Notenpresse: Das große Blasenplatzen beginnt

Foto: Corbis

Der Druck wächst. Wieder einmal. Die Europäische Zentralbank soll noch mehr tun, so schallt es von den Finanzmärkten. Dabei hat die EZB erst vor kurzem den Leitzins nahe an den absoluten Nullpunkt gesenkt: auf mickrige 0,25 Prozent. Es gibt, wieder einmal, Deflationsalarm. Zahlen von vorigem Freitag zeigen Preissteigerungsraten von nur noch 0,7 Prozent im Euro-Raum. Weniger als erwartet, weniger als die EZB anpeilt (knapp unter 2 Prozent) und zu wenig, um die hohen Schulden in den Krisenländern allmählich abschmelzen zu können.

Was kann jetzt noch kommen? Darum wird es bei der EZB-Ratssitzung am Donnerstag gehen. Den Zins ganz auf Null senken? Dürfte nicht viel bringen. Einlagen bei der EZB mit einer Strafgebühr belegen? Auch kein Eisbrecher. Staatsanleihen in großem Stil aufkaufen, wie es Amerikaner, Briten und Japaner tun? Ist der EZB gesetzlich verboten. Beim Weltwirtschaftsforum in Davos brachte Euro-Bank-Chef Mario Draghi eine andere Variante ins Spiel: Man könne ja den Banken paketweise Kredite abkaufen, die sie an Privatbürger und Unternehmen vergeben hatten. Die Ziel: die Bankbilanzen zu erleichtern, um die Institute in den Euro-Südstaaten dazu zu bringen, wieder Kredite zu vergeben.

Löst die EZB Probleme - oder schafft sie welche?

Man kann es auch so sehen: Weil die Euro-Regierungen immer noch davor zurückschrecken, den Bankensektor entschlossen zu schrumpfen und die gigantischen Altschulden abzubauen, muss die Notenbank nun auf eigene Faust handeln. Die große Frage ist nur, ob die EZB damit die Probleme lösen kann - oder ob sie weitere Probleme schafft.

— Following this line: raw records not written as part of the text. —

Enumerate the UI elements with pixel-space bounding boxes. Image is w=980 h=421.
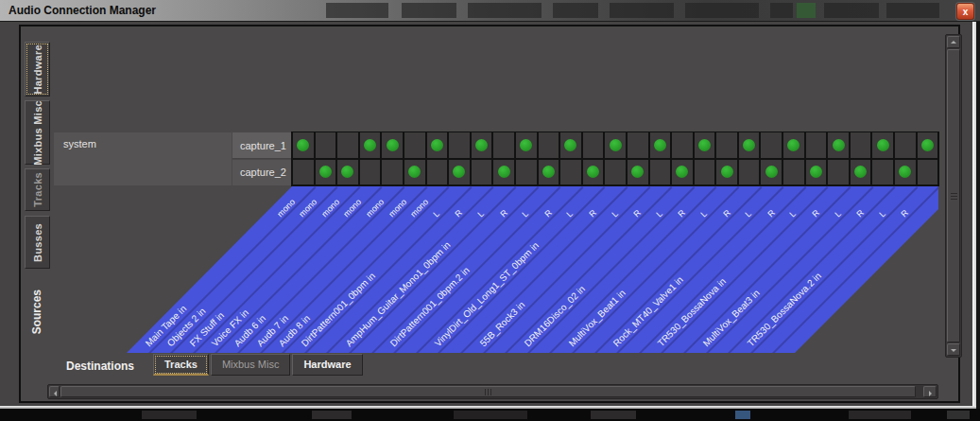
background-window-artifact (685, 3, 759, 18)
matrix-cell[interactable] (826, 132, 849, 160)
connection-dot (341, 166, 353, 178)
matrix-cell[interactable] (537, 160, 559, 187)
matrix-cell[interactable] (737, 132, 760, 160)
background-window-artifact (797, 3, 816, 18)
matrix-cell[interactable] (403, 132, 425, 160)
matrix-cell[interactable] (425, 160, 448, 187)
matrix-cell[interactable] (916, 132, 938, 160)
connection-dot (921, 139, 934, 151)
sources-tab-busses[interactable]: Busses (25, 216, 50, 269)
sources-tab-label: Mixbus Misc (32, 100, 43, 166)
matrix-cell[interactable] (559, 160, 581, 187)
scroll-down-button[interactable] (947, 343, 960, 356)
matrix-cell[interactable] (737, 160, 760, 187)
background-window-artifact (770, 3, 793, 18)
matrix-column (425, 132, 448, 186)
scroll-up-button[interactable] (947, 36, 960, 48)
vertical-scrollbar[interactable] (945, 34, 962, 358)
matrix-cell[interactable] (314, 132, 336, 160)
matrix-cell[interactable] (782, 160, 804, 187)
matrix-column (403, 132, 425, 186)
matrix-cell[interactable] (470, 132, 492, 160)
matrix-cell[interactable] (714, 132, 737, 160)
matrix-column (291, 132, 314, 186)
matrix-cell[interactable] (759, 160, 782, 187)
destinations-tab-hardware[interactable]: Hardware (292, 354, 362, 376)
matrix-cell[interactable] (893, 160, 916, 187)
matrix-cell[interactable] (335, 132, 358, 160)
matrix-column (648, 132, 671, 186)
sources-tab-mixbus-misc[interactable]: Mixbus Misc (25, 100, 50, 165)
matrix-cell[interactable] (380, 160, 403, 187)
matrix-cell[interactable] (626, 160, 648, 187)
matrix-cell[interactable] (670, 160, 693, 187)
matrix-cell[interactable] (870, 132, 893, 160)
matrix-cell[interactable] (291, 160, 314, 187)
matrix-cell[interactable] (893, 132, 916, 160)
dialog-titlebar[interactable]: Audio Connection Manager x (0, 0, 980, 22)
matrix-cell[interactable] (603, 132, 626, 160)
matrix-cell[interactable] (358, 160, 381, 187)
matrix-cell[interactable] (670, 132, 693, 160)
matrix-cell[interactable] (447, 132, 470, 160)
matrix-cell[interactable] (491, 132, 514, 160)
matrix-cell[interactable] (714, 160, 737, 187)
connection-dot (877, 139, 889, 151)
matrix-cell[interactable] (870, 160, 893, 187)
destinations-tab-tracks[interactable]: Tracks (153, 354, 209, 376)
matrix-cell[interactable] (447, 160, 470, 187)
scroll-right-button[interactable] (923, 386, 937, 397)
horizontal-scrollbar[interactable] (47, 384, 938, 399)
matrix-cell[interactable] (358, 132, 381, 160)
matrix-cell[interactable] (559, 132, 581, 160)
matrix-cell[interactable] (693, 160, 715, 187)
matrix-column (714, 132, 737, 186)
connection-dot (698, 139, 711, 151)
matrix-column (603, 132, 626, 186)
scroll-left-button[interactable] (49, 386, 60, 397)
sources-tab-hardware[interactable]: Hardware (25, 42, 50, 96)
matrix-cell[interactable] (335, 160, 358, 187)
connection-dot (587, 166, 599, 178)
matrix-cell[interactable] (514, 132, 537, 160)
matrix-cell[interactable] (603, 160, 626, 187)
matrix-cell[interactable] (782, 132, 804, 160)
matrix-cell[interactable] (849, 160, 871, 187)
connection-dot (654, 139, 666, 151)
matrix-cell[interactable] (514, 160, 537, 187)
connection-dot (631, 166, 644, 178)
sources-tab-label: Tracks (32, 172, 43, 207)
matrix-cell[interactable] (314, 160, 336, 187)
background-window-artifact (849, 411, 911, 419)
matrix-cell[interactable] (491, 160, 514, 187)
matrix-cell[interactable] (581, 160, 604, 187)
matrix-cell[interactable] (291, 132, 314, 160)
matrix-cell[interactable] (537, 132, 559, 160)
matrix-cell[interactable] (759, 132, 782, 160)
background-window-artifact (735, 411, 750, 419)
matrix-cell[interactable] (380, 132, 403, 160)
close-button[interactable]: x (956, 3, 974, 20)
matrix-cell[interactable] (804, 132, 827, 160)
matrix-cell[interactable] (849, 132, 871, 160)
matrix-column (447, 132, 470, 186)
matrix-cell[interactable] (403, 160, 425, 187)
destinations-tab-mixbus-misc[interactable]: Mixbus Misc (211, 354, 291, 376)
matrix-cell[interactable] (581, 132, 604, 160)
matrix-cell[interactable] (916, 160, 938, 187)
matrix-cell[interactable] (626, 132, 648, 160)
vertical-scroll-thumb[interactable] (947, 49, 960, 342)
matrix-cell[interactable] (470, 160, 492, 187)
matrix-column (737, 132, 760, 186)
sources-tab-tracks[interactable]: Tracks (25, 168, 50, 211)
connection-dot (387, 139, 399, 151)
matrix-cell[interactable] (804, 160, 827, 187)
horizontal-scroll-thumb[interactable] (60, 386, 916, 397)
sources-tab-label: Busses (32, 223, 43, 262)
matrix-cell[interactable] (425, 132, 448, 160)
connection-dot (765, 166, 778, 178)
matrix-cell[interactable] (826, 160, 849, 187)
matrix-cell[interactable] (693, 132, 715, 160)
matrix-cell[interactable] (648, 160, 671, 187)
matrix-cell[interactable] (648, 132, 671, 160)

Die Angst geht um vor einer "Schuldendeflation". Ein tiefschwarzes Szenario, wie es der US-Ökonom Irving Fisher in den 30er-Jahren als Ursache der Großen Depression beschrieb: Hohe Schulden lassen kaum Spielraum für Investitionen und Konsumausgaben. Die fehlende Nachfrage lässt die Preise fallen. Mit dem hässlichen Nebeneffekt, dass die Schuldenlast real umso schwerer wiegt, so dass die Wirtschaft immer weiter nach unten gezogen wird. Ein Teufelskreis, den Notenbanken nach heute gängiger Lesart mit aller Macht vermeiden müssen.

Komisch nur, dass das Deflationsgespenst seit mehr als einem Jahrzehnt immer wieder gruselig seine Bahnen zieht. Noch komischer, dass sich daran kaum jemand zu erinnern scheint.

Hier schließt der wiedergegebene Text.